But his plan did not work. Day after day he had made excuses to drop into the cobbler’s shop and worry the ex-convict into a discussion, but not once did he depart without a sense of defeat. As he said to himself,—
“What can be done with a man who only believes, and won’t argue or go to the bottom of things? It’s confoundedly ridiculous.”
During his last visit, he said,—
“Sam, if the power you profess to believe in can really work such a change as you think He has done in you, He ought to be able to do almost anything else. Don’t you think so?”
“That I do,” said the cobbler, working away.
“You believe He has power to any extent, I suppose?”
“You’re right again, Mr. Bartram.”
“Of course you think he loves you dearly?”
“I’m ashamed to think it,—that any such bein’ should love a good-for-nothin’ feller like me.

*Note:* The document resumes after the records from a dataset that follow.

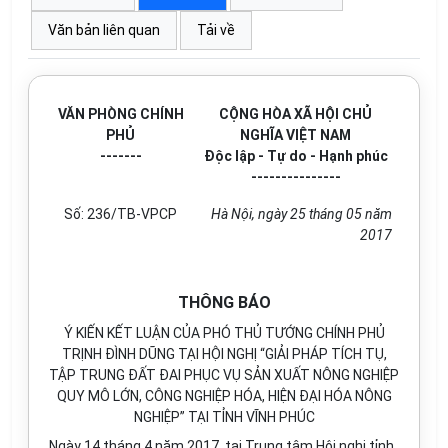
Văn bản liên quan
Tải về
VĂN PHÒNG CHÍNH
CỘNG HÒA XÃ HỘI CHỦ
PHỦ
NGHĨA VIỆT NAM
-------
Độc lập - Tự do - Hạnh phúc
---------------
S
ố
:
236
/TB-VPCP
Hà Nội, ngày
25
tháng
0
5 năm
20
1
7
THÔNG BÁO
Ý KIẾN KẾT LUẬN CỦA PHÓ THỦ TƯỚNG CHÍNH PHỦ
TRỊNH ĐÌNH DŨNG TẠI HỘI NGHỊ “GIẢI PHÁP TÍCH TỤ,
TẬP TRUNG ĐẤT ĐAI PHỤC VỤ SẢN XUẤT NÔNG NGHIỆP
QUY MÔ LỚN, CÔNG NGHIỆP HÓA, HIỆN ĐẠI HÓA NÔNG
NGHIỆP”
TẠI TỈNH VĨNH PHÚC
Ngày 14 tháng 4 năm 2017, tại Trung tâm Hội nghị tỉnh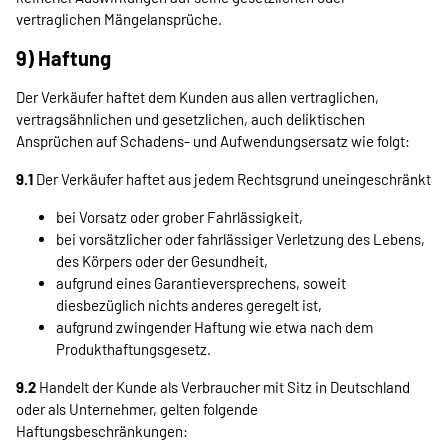
vertraglichen Mängelansprüche.
9) Haftung
Der Verkäufer haftet dem Kunden aus allen vertraglichen,
vertragsähnlichen und gesetzlichen, auch deliktischen
Ansprüchen auf Schadens- und Aufwendungsersatz wie folgt:
9.1
Der Verkäufer haftet aus jedem Rechtsgrund uneingeschränkt
bei Vorsatz oder grober Fahrlässigkeit,
bei vorsätzlicher oder fahrlässiger Verletzung des Lebens,
des Körpers oder der Gesundheit,
aufgrund eines Garantieversprechens, soweit
diesbezüglich nichts anderes geregelt ist,
aufgrund zwingender Haftung wie etwa nach dem
Produkthaftungsgesetz.
9.2
Handelt der Kunde als Verbraucher mit Sitz in Deutschland
oder als Unternehmer, gelten folgende
Haftungsbeschränkungen: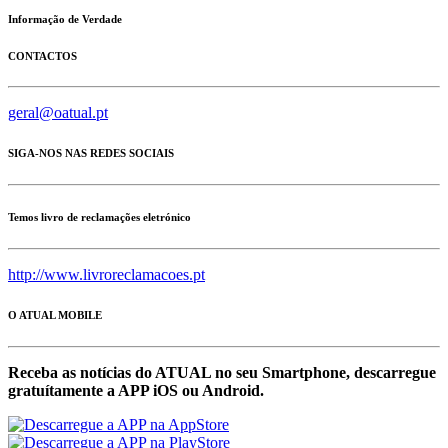
Informação de Verdade
CONTACTOS
geral@oatual.pt
SIGA-NOS NAS REDES SOCIAIS
Temos livro de reclamações eletrónico
http://www.livroreclamacoes.pt
O ATUAL MOBILE
Receba as notícias do ATUAL no seu Smartphone, descarregue
gratuítamente a APP iOS ou Android.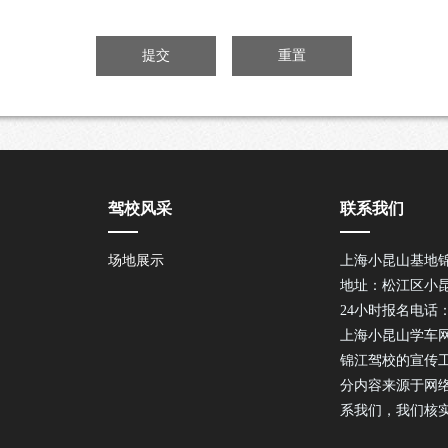
驾校风采
联系我们
场地展示
上海小昆山基地
地址：松江区小昆
24小时报名电话：40
上海小昆山学车
锦江驾校的宣传
分内容来源于网
系我们，我们核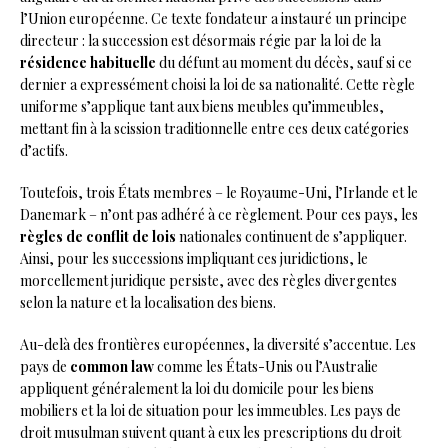
l’Union européenne. Ce texte fondateur a instauré un principe
directeur : la succession est désormais régie par la loi de la
résidence habituelle
du défunt au moment du décès, sauf si ce
dernier a expressément choisi la loi de sa nationalité. Cette règle
uniforme s’applique tant aux biens meubles qu’immeubles,
mettant fin à la scission traditionnelle entre ces deux catégories
d’actifs.
Toutefois, trois États membres – le Royaume-Uni, l’Irlande et le
Danemark – n’ont pas adhéré à ce règlement. Pour ces pays, les
règles de conflit de lois
nationales continuent de s’appliquer.
Ainsi, pour les successions impliquant ces juridictions, le
morcellement juridique persiste, avec des règles divergentes
selon la nature et la localisation des biens.
Au-delà des frontières européennes, la diversité s’accentue. Les
pays de
common law
comme les États-Unis ou l’Australie
appliquent généralement la loi du domicile pour les biens
mobiliers et la loi de situation pour les immeubles. Les pays de
droit musulman suivent quant à eux les prescriptions du droit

But what else can I think, Mr. Bartram, after all that’s gone on in me, an’ what He’s said Himself?”
“Very well; then, if He is so powerful and cares so much for you, I suppose He brings you more work and better prices than any one else in your business?”
Sam did not reply to this at once, but after a while he said,—
“It amounts to the same thing: He makes me work harder than I ever knowed how to do before. That brings me more money an’ gives me a hope of gettin’ along better after a while.”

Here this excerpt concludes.